Stored data entries

*** Block opens ***

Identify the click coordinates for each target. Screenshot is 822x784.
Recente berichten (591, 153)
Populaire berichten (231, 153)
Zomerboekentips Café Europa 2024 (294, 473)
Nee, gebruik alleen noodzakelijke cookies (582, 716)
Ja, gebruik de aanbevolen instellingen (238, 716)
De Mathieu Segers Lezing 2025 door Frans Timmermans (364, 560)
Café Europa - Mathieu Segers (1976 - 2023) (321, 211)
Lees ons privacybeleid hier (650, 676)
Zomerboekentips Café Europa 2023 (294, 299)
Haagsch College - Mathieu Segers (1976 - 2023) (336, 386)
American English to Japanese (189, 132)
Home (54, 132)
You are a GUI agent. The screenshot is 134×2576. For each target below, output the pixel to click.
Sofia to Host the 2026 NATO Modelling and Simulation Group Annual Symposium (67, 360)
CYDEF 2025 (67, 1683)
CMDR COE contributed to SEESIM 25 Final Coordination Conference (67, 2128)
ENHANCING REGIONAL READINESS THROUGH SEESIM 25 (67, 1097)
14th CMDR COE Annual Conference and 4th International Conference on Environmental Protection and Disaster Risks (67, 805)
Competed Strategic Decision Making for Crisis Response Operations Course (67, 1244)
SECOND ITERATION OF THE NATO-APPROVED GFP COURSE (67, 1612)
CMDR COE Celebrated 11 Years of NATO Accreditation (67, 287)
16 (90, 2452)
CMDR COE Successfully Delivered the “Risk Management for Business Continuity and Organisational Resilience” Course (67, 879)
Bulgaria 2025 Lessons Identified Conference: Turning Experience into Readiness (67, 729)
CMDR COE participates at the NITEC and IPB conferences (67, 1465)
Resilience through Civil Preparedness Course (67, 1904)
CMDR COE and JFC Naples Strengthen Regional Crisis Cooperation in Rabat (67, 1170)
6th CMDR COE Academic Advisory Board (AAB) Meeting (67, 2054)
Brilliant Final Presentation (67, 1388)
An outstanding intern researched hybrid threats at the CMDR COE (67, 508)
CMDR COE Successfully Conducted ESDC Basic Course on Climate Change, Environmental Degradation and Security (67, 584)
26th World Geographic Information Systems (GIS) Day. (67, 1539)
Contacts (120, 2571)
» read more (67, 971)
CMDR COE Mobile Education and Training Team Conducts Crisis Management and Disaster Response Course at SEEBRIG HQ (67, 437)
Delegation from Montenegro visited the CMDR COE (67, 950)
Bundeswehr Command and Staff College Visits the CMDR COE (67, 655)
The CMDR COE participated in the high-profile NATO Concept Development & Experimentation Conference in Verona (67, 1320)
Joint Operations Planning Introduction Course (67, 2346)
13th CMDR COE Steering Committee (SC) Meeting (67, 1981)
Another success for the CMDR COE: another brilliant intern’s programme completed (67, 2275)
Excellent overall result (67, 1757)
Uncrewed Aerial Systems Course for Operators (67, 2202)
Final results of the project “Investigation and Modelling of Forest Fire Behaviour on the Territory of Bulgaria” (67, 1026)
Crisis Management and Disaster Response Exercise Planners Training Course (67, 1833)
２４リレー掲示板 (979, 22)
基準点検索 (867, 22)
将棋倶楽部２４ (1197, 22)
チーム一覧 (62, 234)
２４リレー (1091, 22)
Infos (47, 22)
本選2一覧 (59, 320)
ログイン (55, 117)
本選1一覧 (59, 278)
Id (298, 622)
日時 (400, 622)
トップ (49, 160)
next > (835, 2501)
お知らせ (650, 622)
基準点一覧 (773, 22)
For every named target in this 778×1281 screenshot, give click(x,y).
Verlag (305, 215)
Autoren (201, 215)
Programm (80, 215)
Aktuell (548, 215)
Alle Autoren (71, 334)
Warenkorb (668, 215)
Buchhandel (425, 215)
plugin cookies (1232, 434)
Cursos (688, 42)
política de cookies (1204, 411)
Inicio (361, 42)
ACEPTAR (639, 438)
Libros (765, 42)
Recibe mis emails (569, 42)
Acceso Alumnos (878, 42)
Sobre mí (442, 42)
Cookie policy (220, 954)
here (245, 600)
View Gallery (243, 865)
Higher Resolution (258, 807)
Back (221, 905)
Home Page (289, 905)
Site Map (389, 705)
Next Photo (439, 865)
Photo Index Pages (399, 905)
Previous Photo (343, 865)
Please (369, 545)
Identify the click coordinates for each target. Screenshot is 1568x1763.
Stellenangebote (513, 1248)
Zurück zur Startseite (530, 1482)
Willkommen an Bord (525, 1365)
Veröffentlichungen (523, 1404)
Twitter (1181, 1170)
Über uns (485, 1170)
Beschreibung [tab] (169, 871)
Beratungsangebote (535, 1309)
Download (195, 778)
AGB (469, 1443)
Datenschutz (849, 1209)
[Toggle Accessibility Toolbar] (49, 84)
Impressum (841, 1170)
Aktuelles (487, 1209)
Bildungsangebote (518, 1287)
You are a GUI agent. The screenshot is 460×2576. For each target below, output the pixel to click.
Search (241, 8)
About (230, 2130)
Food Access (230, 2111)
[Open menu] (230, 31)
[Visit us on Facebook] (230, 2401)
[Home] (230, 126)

*** Block closes ***

Your task is to repeat the records exactly. Begin at their first line and stop after the line containing "De Mathieu Segers".

Identify the click coordinates for each target. Screenshot is 822x784.
Recente berichten (591, 153)
Populaire berichten (231, 153)
Zomerboekentips Café Europa 2024 (294, 473)
Nee, gebruik alleen noodzakelijke cookies (582, 716)
Ja, gebruik de aanbevolen instellingen (238, 716)
De Mathieu Segers Lezing 2025 door Frans Timmermans (364, 560)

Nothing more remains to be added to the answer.